# Forum > Gaming > Roleplaying Games > D&D 5e/Next > Optimization Polymorph targets for tight spaces

## 2097

I've got a level 8 character attuned to a "wand of polymorph self" (a wand that can only cast polymorph on your self); what are some good beasts to use on your self in more claustrophobic areas where a t-rex might struggle?

----------


## Mastikator

Of the large size category the highest CR is 4, Giant Coral Snake from Ghosts of Saltmarch. Next is the Giant Scorpion from the monster manual which is CR 3.
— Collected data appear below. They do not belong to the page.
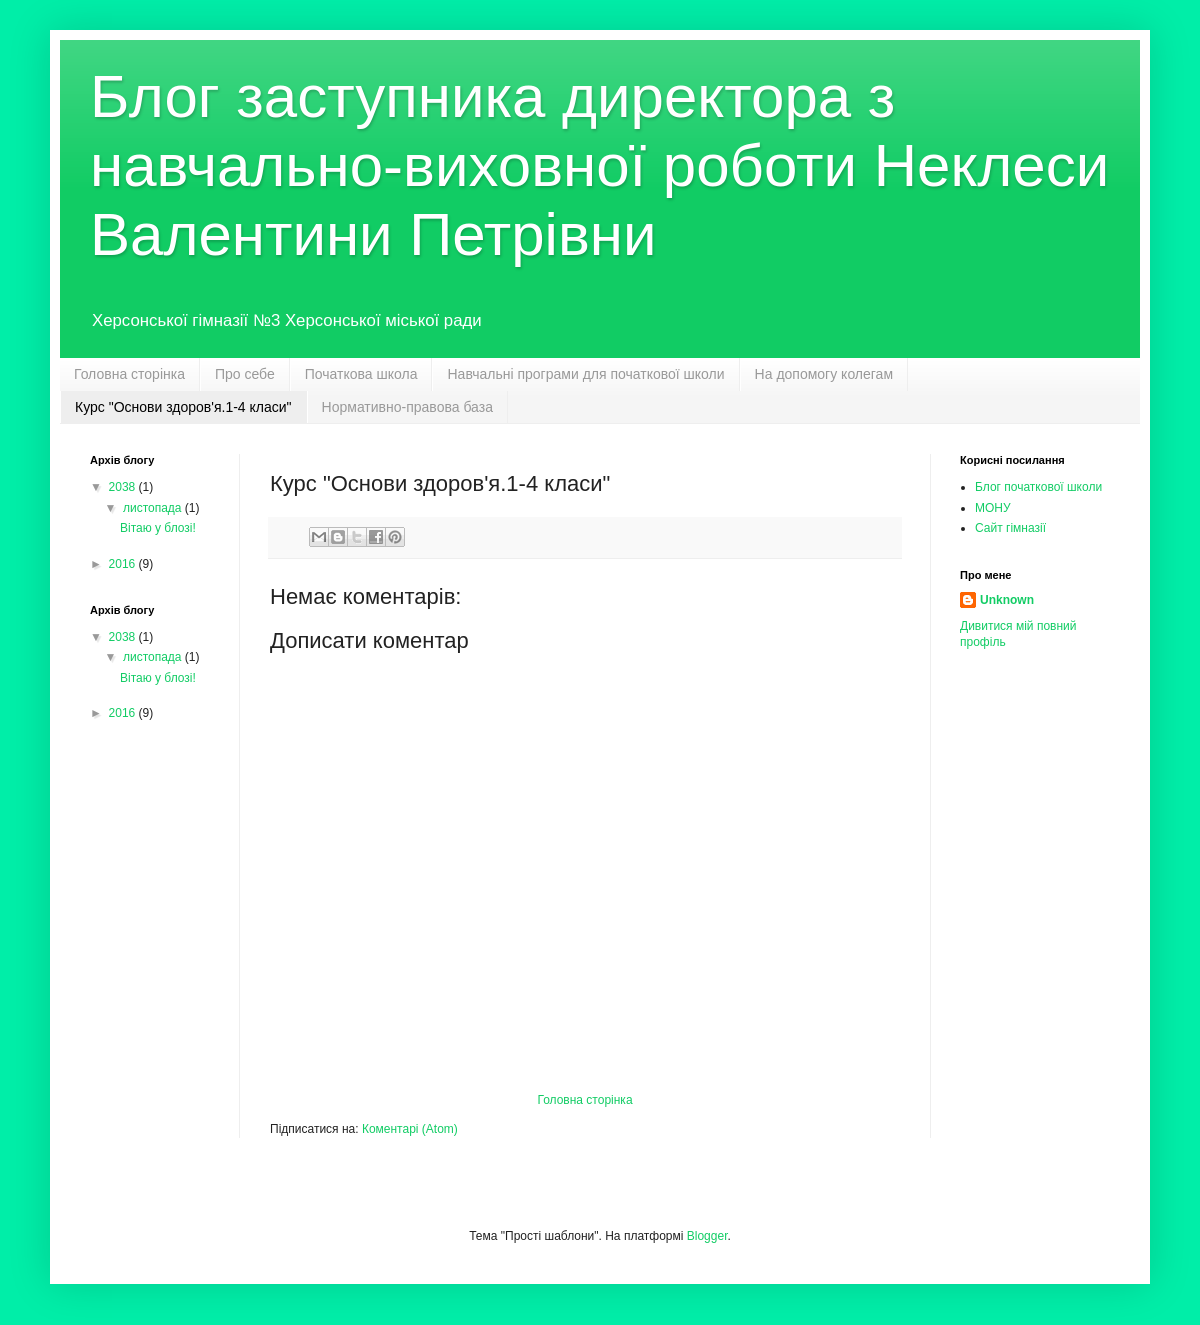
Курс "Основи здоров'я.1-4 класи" (183, 407)
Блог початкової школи (1038, 487)
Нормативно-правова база (407, 407)
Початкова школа (361, 374)
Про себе (245, 374)
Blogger (707, 1236)
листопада (154, 508)
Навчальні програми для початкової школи (585, 374)
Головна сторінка (129, 374)
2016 (124, 564)
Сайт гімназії (1010, 528)
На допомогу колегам (824, 374)
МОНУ (993, 508)
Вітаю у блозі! (158, 528)
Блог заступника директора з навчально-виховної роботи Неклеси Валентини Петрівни (599, 165)
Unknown (1007, 600)
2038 (124, 487)
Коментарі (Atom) (410, 1129)
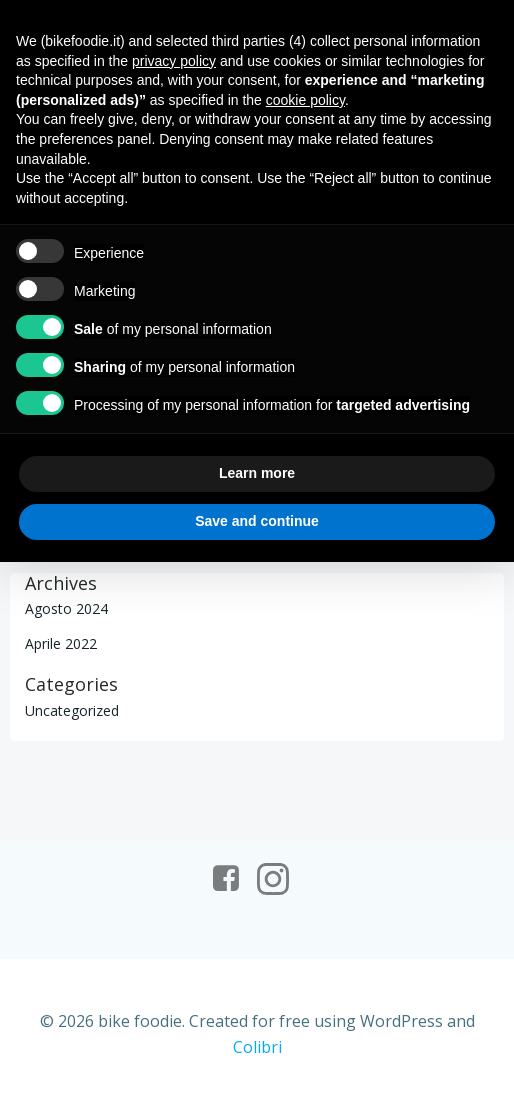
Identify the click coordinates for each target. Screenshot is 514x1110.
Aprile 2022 (61, 643)
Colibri (257, 1047)
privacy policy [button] (174, 61)
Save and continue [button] (257, 521)
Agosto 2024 (66, 608)
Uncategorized (72, 710)
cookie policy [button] (305, 100)
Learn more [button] (257, 473)
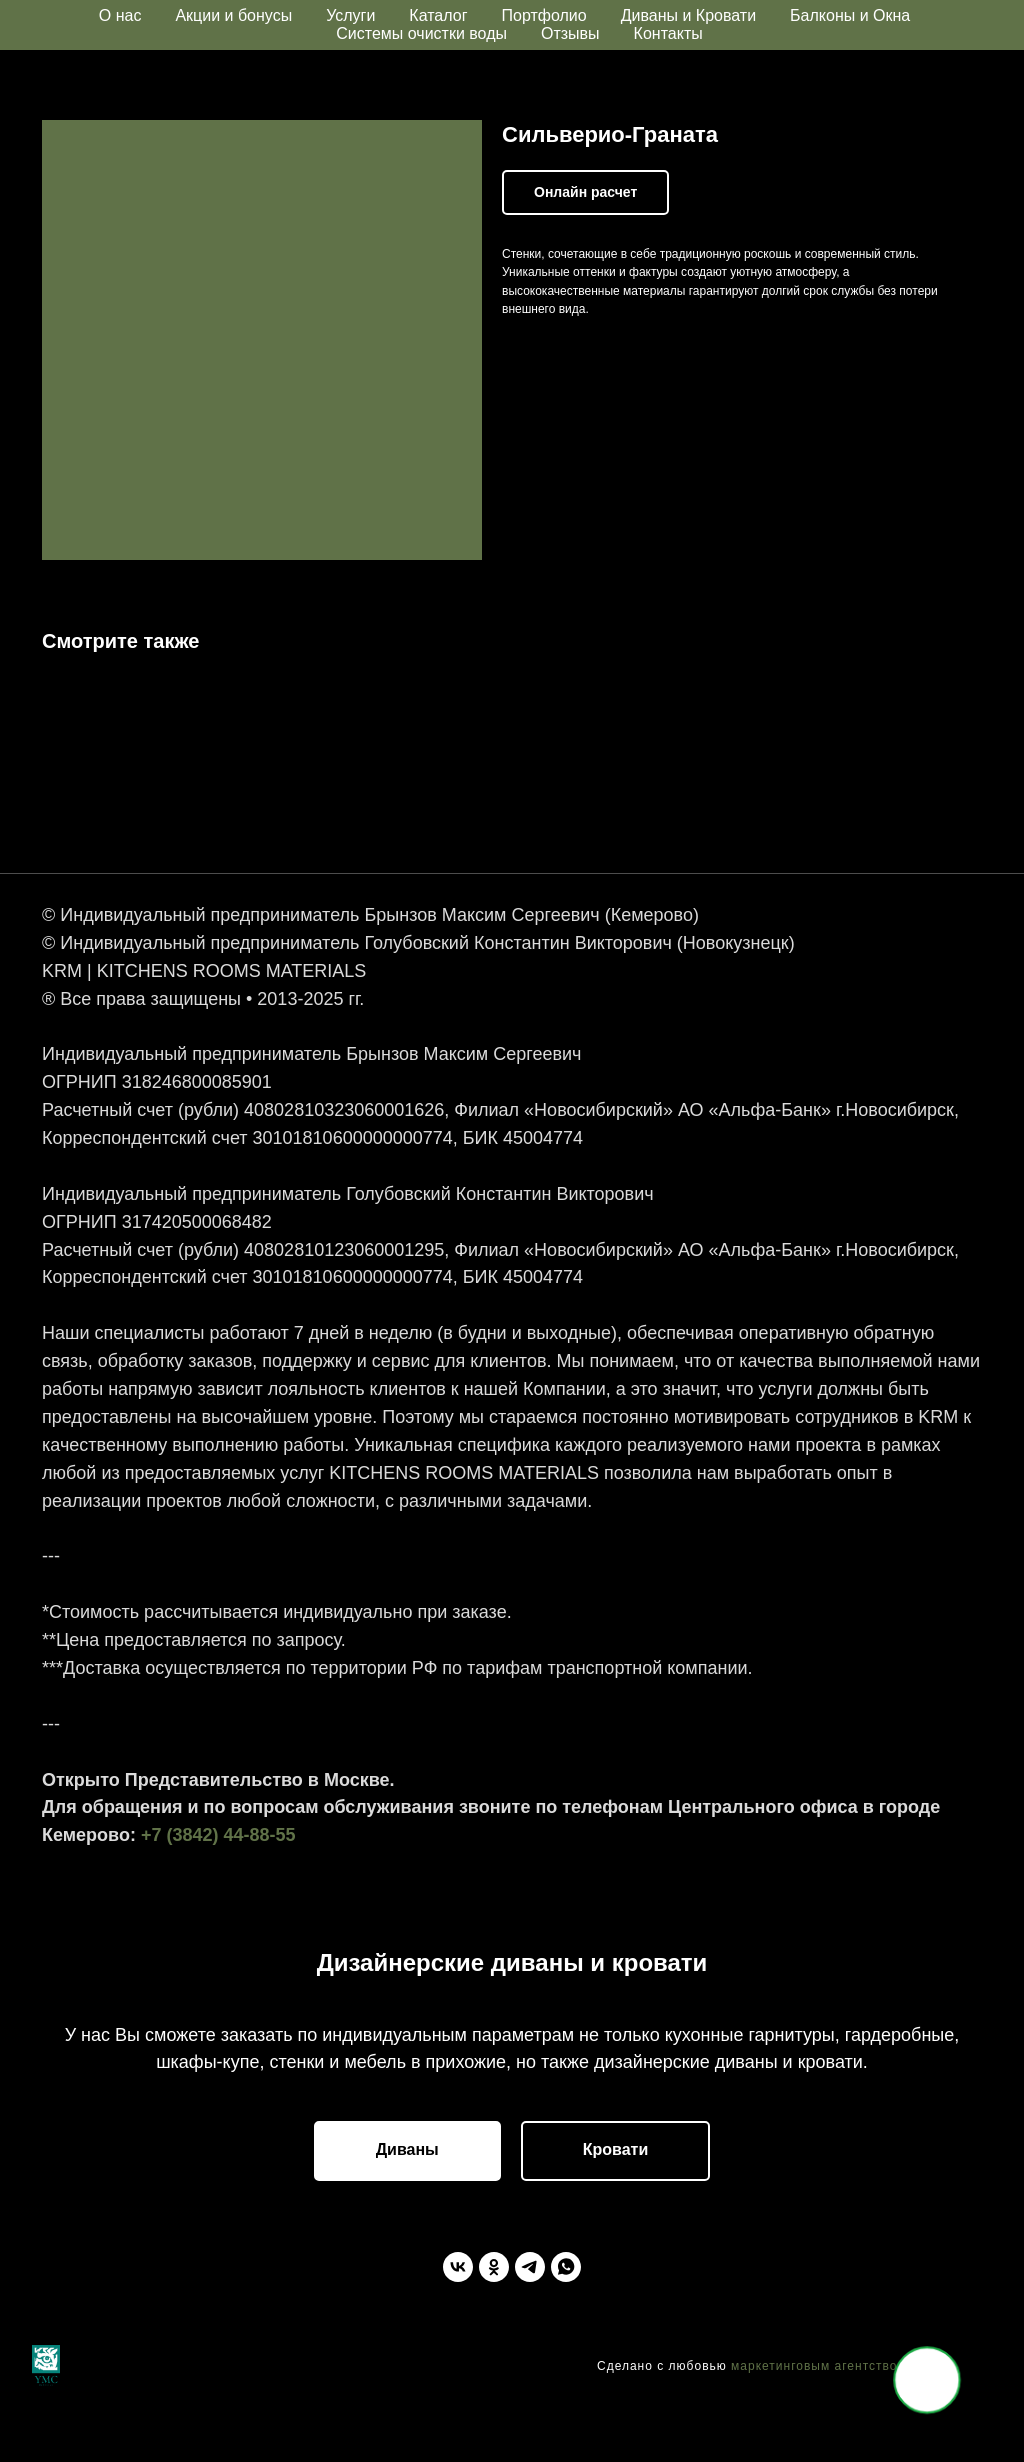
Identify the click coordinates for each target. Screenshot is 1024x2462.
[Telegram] (530, 2333)
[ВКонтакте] (458, 2333)
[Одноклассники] (494, 2333)
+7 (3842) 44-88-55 (218, 1859)
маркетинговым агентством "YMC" (841, 2432)
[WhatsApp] (566, 2333)
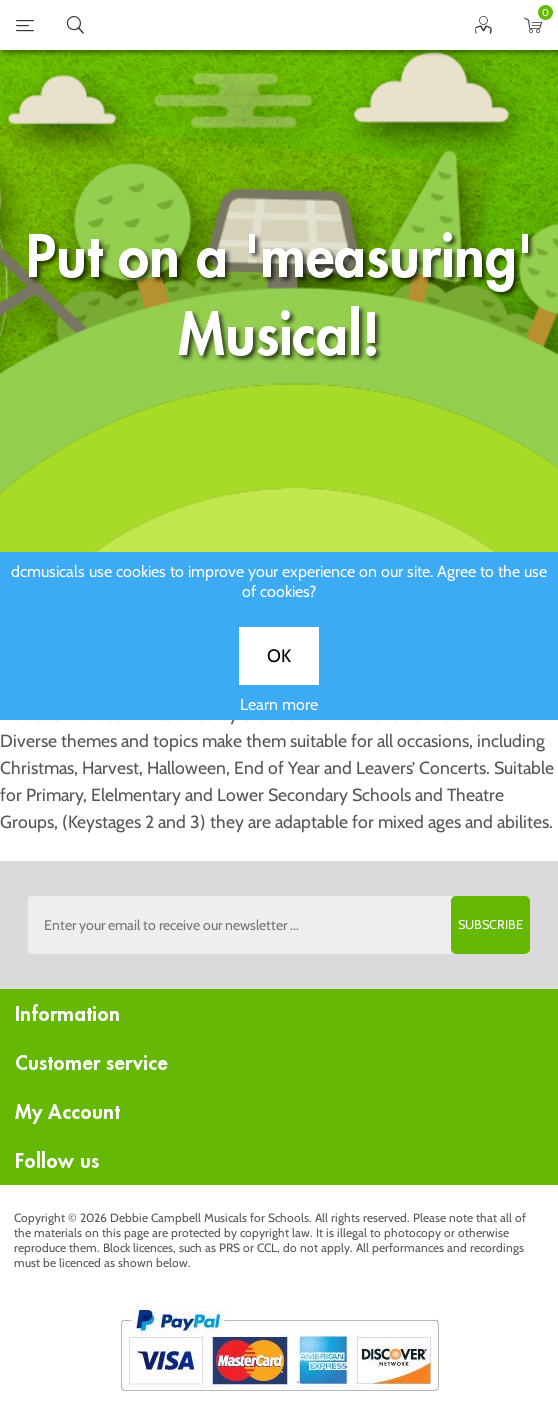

Sorry, nothing large or smaller can compete with a t-rex.

Edit- If we limit ourselves to medium then it's the Deinonychus from MPMM. Which is CR 1.

But you can always polymorph enemies into bunnies.

Effective use of self-polymorph requires lots of space.

----------


## stoutstien

Not explicitly spelled out in the stat block but a giant octopus should work in small spaces.

----------


## Samayu

Its best use at that time, is probably in non-combat situations, or maybe to get you out of combat. What's the creature with the highest speed, and enough HP to last an extra round?

Giant Eagle only has 26 hit points, but it has a fly speed of 80.

----------


## 5eNeedsDarksun

Swarm of Cranium Rats comes up when I search Beasts; we were looking the other night for Polymorphs that might work with a Summoned Steed to effectively twin.  It's CR5, but might be an 'ask your DM' thing.

----------


## 2097

[QUOTE=Mastikator;25658211]Of the large size category the highest CR is 4, Giant Coral Snake from Ghosts of Saltmarch. [/q]

Awesome! This campaign started as a GoS campaign ♥ 




> But you can always polymorph enemies into bunnies.


Ah but this wand can only target oneself, not an ally or enemy.

----------